Ивану предоставили комнату, выходящую окнами на запад, со светло-зелеными обоями и ивой, росшей почти вровень с окнами. Почти сразу мне нужно было отбывать на гастроли в Германию, Иван же остался во Франции и писал мне оттуда едва ли не ежедневно.
«Итак, вы в самой глубине Германии! Надо надеяться, что эти добрые бюргеры сумеют заслужить свое счастье. Не вчера ли мы еще были в Куртавнеле? Время всегда быстро проходит, будь оно наполнено или пусто, но приходит оно медленно… как звон колокольчика русской тройки».
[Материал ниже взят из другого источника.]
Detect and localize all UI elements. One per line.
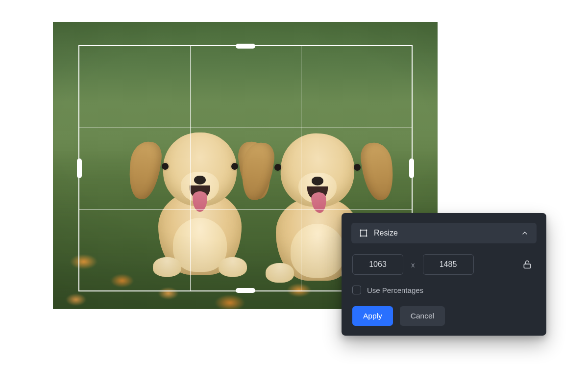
- apply-button[interactable]: Apply: [352, 306, 393, 326]
- cancel-button[interactable]: Cancel: [400, 306, 445, 326]
- svg-point-1: [360, 230, 362, 231]
- svg-point-3: [360, 236, 362, 237]
- svg-rect-5: [524, 264, 530, 268]
- panel-button-row: Apply Cancel: [351, 306, 537, 326]
- resize-panel-header[interactable]: Resize: [351, 223, 537, 243]
- svg-point-4: [366, 236, 368, 237]
- aspect-lock-toggle[interactable]: [519, 256, 536, 273]
- resize-panel: Resize x Use Percentages Apply Cancel: [342, 213, 546, 336]
- use-percentages-label: Use Percentages: [367, 286, 423, 294]
- dimensions-row: x: [351, 254, 537, 275]
- height-input[interactable]: [423, 254, 474, 275]
- width-input[interactable]: [352, 254, 403, 275]
- resize-icon: [359, 229, 368, 237]
- use-percentages-checkbox[interactable]: [352, 286, 361, 294]
- crop-handle-right[interactable]: [409, 158, 414, 178]
- unlock-icon: [522, 260, 532, 269]
- crop-handle-top[interactable]: [236, 44, 255, 49]
- crop-handle-bottom[interactable]: [236, 288, 255, 293]
- image-subject: [141, 118, 259, 275]
- svg-point-2: [366, 230, 368, 231]
- resize-panel-title: Resize: [374, 229, 398, 237]
- svg-rect-0: [361, 230, 367, 236]
- chevron-up-icon[interactable]: [521, 229, 529, 237]
- dimension-separator: x: [411, 261, 415, 269]
- crop-handle-left[interactable]: [77, 158, 82, 178]
- use-percentages-row[interactable]: Use Percentages: [351, 286, 537, 294]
«Браво, сударыня, браво!.. Еще одна большая победа! Вы совершили ее в Дрездене и Гамбурге, а затем вы, подобно Цезарю, отправитесь на завоевание Великобритании… Всю эту неделю я почти не выходил из дома; я работал усиленно; никогда еще мысли не приходили ко мне в таком изобилии, они являлись целыми дюжинами. Я чувствовал себя, как бедняк-трактирщик в маленьком городке, на которого вдруг наваливается целая лавина гостей; он, наконец, теряет голову и не знает, куда размещать своих постояльцев… Издатели моего журнала, наверно, вытаращат глаза, получив один за другим объемистые пакеты… Что за прекрасная вещь – труд! …Помните тот день, когда мы глядели на ясное небо сквозь золотую листву осин?..».
«Я немножко грустен и немножко меланхоличен, но это пустяки, я все-таки очень доволен, что нахожусь в Куртавнеле, обои цвета зеленой ивы в моей комнате радуют мой взор, и я все-таки очень доволен».
Я всегда улыбалась, читая его письма, – то смешные, то печальные и лиричные, наполненные воспоминаниями, имевшими значение лишь для нас двоих. Зная, как я привязана к своему дому, как скучаю по Куртавнелю, он присылал мне множество описаний.
«Куртавнель мне представляется довольно сонным; дорожки сада во дворе поросли травой; воздух в комнатах был сильно охрипший (уверяю вас) и в дурном настроении; мы его разбудили. Я распахнул окна, ударил по стенам, как, я видел, однажды делали вы; я успокоил Кирасира, который, по своей привычке, бросался на нас с яростью гиены, и когда мы сели за стол, дом уже снова принял свой благожелательный и радушный вид».
В другой раз, решив развлечь меня, он придумал игру и написал мне следующее:
«Кстати, я забавлялся тем, что разыскивал в окрестностях деревья, которые имели бы физиономию, индивидуальность, и давал им имена; по вашем возвращении я могу их вам показать, если вы того пожелаете. Каштановое дерево, что во дворе, я прозвал Германом и подыскиваю ему Доротею. В Мезонфлере есть береза, которая очень похожа на Гретхен; один дуб окрещен Гомером, один вяз – милым негодником, другой – испуганной добродетелью, одна ива названа г-жой Вандерборгт».
Иногда письма его становились пронзительно-печальными, и тогда сама я всем сердцем рвалась к нему, обратно во Францию, мечтая о встрече, которая развеяла бы мою тоску.
«Я провел более четырех часов в лесах – печальный, растроганный, внимательный, поглощающий и поглощенный. Странное впечатление производит природа на человека, когда он один… В глубине этого впечатления есть ощущение горечи, свежей, как благоухание полей, полной меланхолии, ясной, как пение птиц. Вы понимаете, что я хочу сказать. Вы понимаете меня гораздо лучше, чем я сам себя понимаю. …Теперь же протяните мне ваши милые и дорогие руки, чтобы я мог сжимать их и долго-долго целовать. В особенности – правую, ведь ею вы пишете? Все, что думают, говорят и ощущают хорошего, думаю, говорю и ощущаю ныне я. Будьте же счастливы, самое лучшее, любимое существо».
Со временем письма его становились все более пылкими, все более откровенными, и я, боясь выдать себя, перечитывала их несколько раз, а затем, выучив едва ли не наизусть, кидала в огонь, подолгу наблюдая, как пламя, свиваясь узором, пожирает его признания, мечты и чаяния, и сама едва сдерживая слезы.